— PROBLEM DESCRIPTION —
Find the line containing "Artikkelen/artiklene er hentet". Retype it and every later line of the records exactly, leaving out pictures.

────────────────────────────────────────

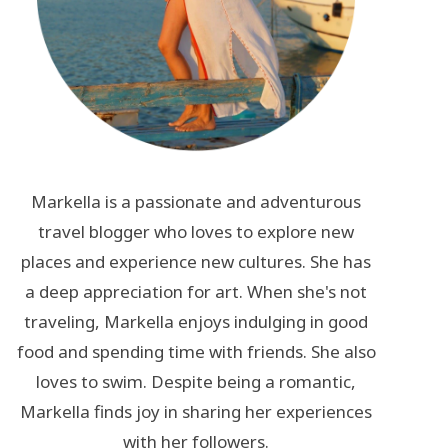
Markella is a passionate and adventurous
travel blogger who loves to explore new
places and experience new cultures. She has
a deep appreciation for art. When she's not
traveling, Markella enjoys indulging in good
food and spending time with friends. She also
loves to swim. Despite being a romantic,
Markella finds joy in sharing her experiences
with her followers.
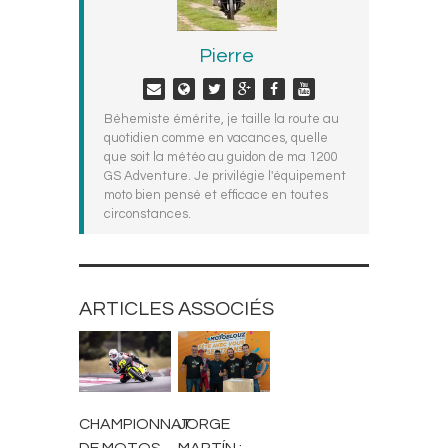
Pierre
Béhemiste émérite, je taille la route au
quotidien comme en vacances, quelle
que soit la météo au guidon de ma 1200
GS Adventure. Je privilégie l'équipement
moto bien pensé et efficace en toutes
circonstances.
ARTICLES ASSOCIÉS
ACTUALITÉS
ACTUALITÉS
CHAMPIONNAT
JORGE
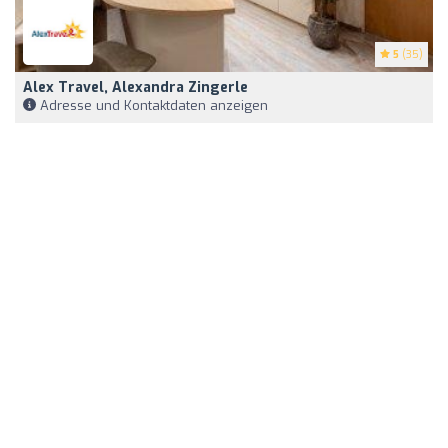
5
(35)
Alex Travel, Alexandra Zingerle
Adresse und Kontaktdaten anzeigen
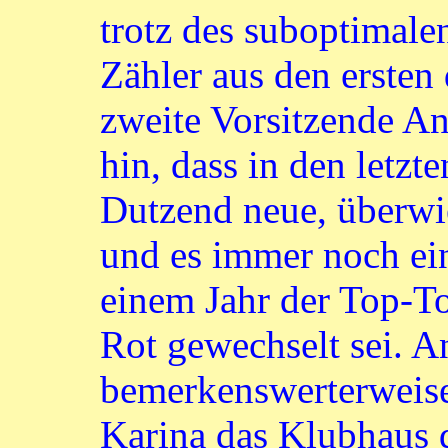
trotz des suboptimale
Zähler aus den ersten
zweite Vorsitzende An
hin, dass in den letzt
Dutzend neue, überwi
und es immer noch ei
einem Jahr der Top-To
Rot gewechselt sei. A
bemerkenswerterweise
Karina das Klubhaus d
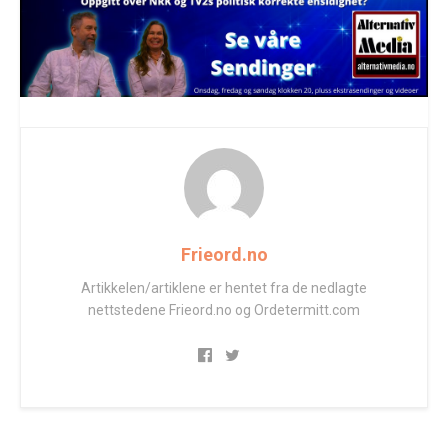
Frieord.no
Artikkelen/artiklene er hentet fra de nedlagte
nettstedene Frieord.no og Ordetermitt.com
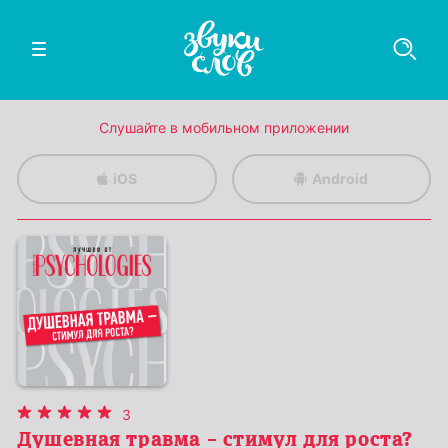
Слушайте в мобильном приложении
iOS
Android
3
Душевная травма – стимул для роста?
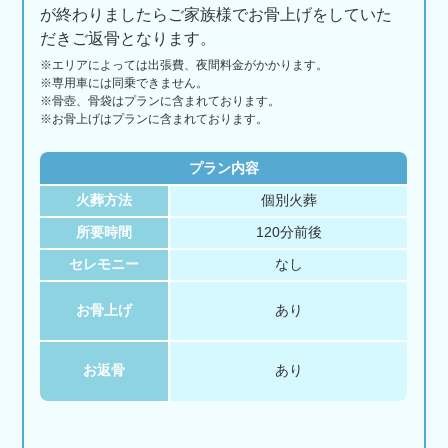
が終わりましたらご家族様でお骨上げをしていた
だきご返骨となります。
※エリアに
よっては
出張費、
夜間料金が
かかります。
※専用車には同乗できません。
※骨壺、骨袋はプランに含まれております。
※お骨上げはプランに含まれております。
プラン内容
火葬方法
個別火葬
所要時間
120分前後
セレモニー
なし
お骨上げ
あり
お返骨
あり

────────────────────────────────────────

— EXPECTED ANSWER —
Artikkelen/artiklene er hentet fra de nedlagte
nettstedene Frieord.no og Ordetermitt.com
Слушайте в мобильном приложении
iOS
Android
3
Душевная травма – стимул для роста?
が終わりましたらご家族様でお骨上げをしていた
だきご返骨となります。
※エリアに
よっては
出張費、
夜間料金が
かかります。
※専用車には同乗できません。
※骨壺、骨袋はプランに含まれております。
※お骨上げはプランに含まれております。
プラン内容
火葬方法
個別火葬
所要時間
120分前後
セレモニー
なし
お骨上げ
あり
お返骨
あり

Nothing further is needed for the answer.